Human Side of Venture — Powerful Mental Models/Frameworks in Venture Investing

What is this show about?

It has become easier than ever to start a tech business, no matter how different and unique the founder(s) path and background. Almost every venture investor would tell you that having the right team is the most critical factor in the success of startup — it is the only part of your company that you cannot easily change and it shapes you and your future. This show aims to explore this human side of venture capital through a series of conversations with investors and founders. I will uncover some of the models and frameworks used by both investors and startup founders to assess the human side in venture.

Season 1 episodes

Season 1 takeaways

It's become easier than ever to start a tech business. Nearly every venture investor today would say that having the right team is the most critical factor in the success of startup — it is the only part of your company that you cannot easily change and it fundamentally shapes the company’s DNA. During this series, I held six conversations with thought leaders in the venture capital industry to explore and unpack the human side of the venture capital industry. We uncovered many great insights and frameworks that are beneficial to both investors and startup founders.

Identifying and backing talented founders is what a great venture investor does and, for the first time in history, we are talent more constrained than capital constraint. During my conversations, three main themes have emerged when investigating the human side of venture; (i) focus gives the compounding ability, (ii) trust is the cornerstone of being a great investor; and (iii) growth and learning mindset is paramount to success. We discuss these themes in the following paragraphs.

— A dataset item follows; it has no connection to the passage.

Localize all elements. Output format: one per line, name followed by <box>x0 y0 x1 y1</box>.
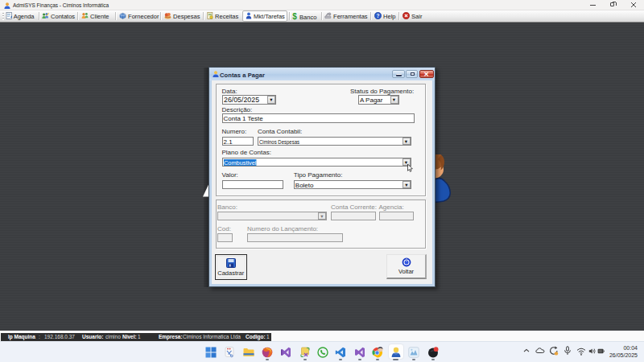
svg-text:$: $ <box>292 12 297 20</box>
svg-text:?: ? <box>377 13 380 19</box>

Great investors and founders are always focused. They build skills and networks that differentiate them and compound the work they do. With focus they develop unique insights and recognize strong patterns and networks on how to be successful; as highlighted by Ken Elefant. They evolve their approach and views from being descriptive to normative. Nevertheless, it's difficult to jump into the venture world and know exactly where you're going to be operating as well as where you should be operating. A great investor is someone who "as quickly as possible recognizes their strengths and can narrow in on utilizing those strengths to invest in companies that can also leverage those strengths"; as M.G. Siegler put it.

“Change happens at the pace of depth of trust”; Jason Green highlighted. A great investor has a deep desire to live by the success of others. He or she is always on the driver seat with founders she backs acting as a coach with deep understanding of the struggle founders go through in their journey; as discussed with Duncan Davidson. This trust enables founders to move quickly with an exceptional velocity; which defines a hustling founder as indicated by Elizabeth Yin. They trust that their investor has their back and thus are willing to move at a faster pace even if it leads to some failures in the journey.

There is almost no other industry exhibiting a faster pace of change than venture. A great investor is constantly learning and growing; they avail from the experience and wisdom from people around them. This is why venture is often referred to as an “apprenticeship business”; as discussed with Leo Polovets. Similarly, the best founders are those who have an inspiring vision with malleable tactics. They are always learning from their customers, investors, other founders and everyone around them.

The venture industry is all about finding outliers backing them in their journey. Nevertheless, being an outlier is a process of focus, building trust and a life-long learning mindset. These themes are equally important for both investors and founders to be successful in their work and make a dent in the world. I hope you enjoy and learn from those conversations as I did.